You can not only apply filtering on scalar fields but also on JSON fields. Filtering on JSON fields is often used for metadata filtering in vector search.

For PyTiDB, you can apply filtering by passing a filters parameter to the table.query(), table.delete(), table.update(), and table.search() methods.

The filters parameter supports two formats: Dictionary Filters and SQL String Filters.

Dictionary Filters

PyTiDB allows you to define filter conditions using a Python dictionary with operators as the filters parameter.

The dictionary structure of filters is as follows:

{
    "<key>": {
        "<operator>": <value>
    },
    ...
}

Example: Filter records where created_at is greater than 2024-01-01

table.query({
    # The `created_at` is a scalar field with DATETIME type
    "created_at": {
        "$gt": "2024-01-01"
    }
})

Example: Filter records where meta.category is in the array ["tech", "science"]

results = (
    table.search("some query", search_type="vector")
        .filter({
            # The `meta` is a JSON field, and its value is a JSON object like {"category": "tech"}
            "meta.category": {
                "$in": ["tech", "science"]
            }
        })
        .limit(10)
        .to_list()
)

Compare operators

You can use the following compare operators to filter records:

Operator Description
$eq Equal to value
$ne Not equal to value
$gt Greater than value
$gte Greater than or equal to value
$lt Less than value
$lte Less than or equal to value

Example: filter records where user_id is equal to 1

{
    "user_id": {
        "$eq": 1
    }
}

You can omit the $eq operator. The following query is equivalent to the above:

{
    "user_id": 1
}

Inclusion operators

You can use the following inclusion operators to filter records:

Operator Description
$in In array (string, int, or float)
$nin Not in array (string, int, float)

Example: Filter records where category is in the array ["tech", "science"]

{
    "category": {
        "$in": ["tech", "science"]
    }
}

Logical operators

You can use the logical operators $and and $or to combine multiple filters.

Operator Description
$and Returns results that match all filters in the list
$or Returns results that match any filter in the list

Syntax for using $and or $or:

{
    "$and|$or": [
        {
            "field_name": {
                <operator>: <value>
            }
        },
        {
            "field_name": {
                <operator>: <value>
            }
        }
        ...
    ]
}

Example: using $and to combine multiple filters:

{
    "$and": [
        {
            "created_at": {
                "$gt": "2024-01-01"
            }
        },
        {
            "meta.category": {
                "$in": ["tech", "science"]
            }
        }
    ]
}

SQL String Filters

You can also use a SQL string as the filters parameter. The string should be a valid SQL WHERE clause (without the WHERE keyword) using TiDB's SQL syntax.

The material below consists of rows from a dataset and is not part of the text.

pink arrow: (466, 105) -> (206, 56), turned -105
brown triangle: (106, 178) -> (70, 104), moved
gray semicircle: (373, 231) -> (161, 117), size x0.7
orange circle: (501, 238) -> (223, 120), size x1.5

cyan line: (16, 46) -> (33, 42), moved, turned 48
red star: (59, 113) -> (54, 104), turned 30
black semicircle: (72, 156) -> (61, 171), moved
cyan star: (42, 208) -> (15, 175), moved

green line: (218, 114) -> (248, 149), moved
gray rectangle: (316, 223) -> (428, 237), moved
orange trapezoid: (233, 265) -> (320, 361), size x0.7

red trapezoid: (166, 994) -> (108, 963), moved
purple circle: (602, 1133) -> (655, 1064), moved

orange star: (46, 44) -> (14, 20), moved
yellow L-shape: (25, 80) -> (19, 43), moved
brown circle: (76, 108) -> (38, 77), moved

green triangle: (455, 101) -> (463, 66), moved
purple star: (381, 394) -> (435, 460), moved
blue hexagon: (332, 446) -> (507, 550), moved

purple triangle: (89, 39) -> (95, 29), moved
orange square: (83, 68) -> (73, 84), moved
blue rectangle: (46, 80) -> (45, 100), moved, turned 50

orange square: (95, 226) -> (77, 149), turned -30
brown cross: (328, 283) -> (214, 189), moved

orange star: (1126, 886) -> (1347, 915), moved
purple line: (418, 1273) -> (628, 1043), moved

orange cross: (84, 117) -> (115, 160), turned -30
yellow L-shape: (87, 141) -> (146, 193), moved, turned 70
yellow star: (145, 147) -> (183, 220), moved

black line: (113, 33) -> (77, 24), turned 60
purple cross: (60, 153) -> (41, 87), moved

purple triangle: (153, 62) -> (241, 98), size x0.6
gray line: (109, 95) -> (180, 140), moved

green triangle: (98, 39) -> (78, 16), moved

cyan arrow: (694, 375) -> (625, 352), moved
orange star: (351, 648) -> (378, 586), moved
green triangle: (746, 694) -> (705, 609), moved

Example: Filter records where created_at is greater than 2024-01-01

results = table.query(
    filters="created_at > '2024-01-01'",
    limit=10
).to_list()

Example: Filter records where the JSON field meta.category equals 'tech'

results = table.query(
    filters="meta->>'$.category' = 'tech'",
    limit=10
).to_list()

You can combine multiple conditions using AND, OR, and parentheses, and use any SQL operators supported by TiDB.

Warning

When using SQL string filters with dynamic user input, always validate the input to prevent SQL injection vulnerabilities.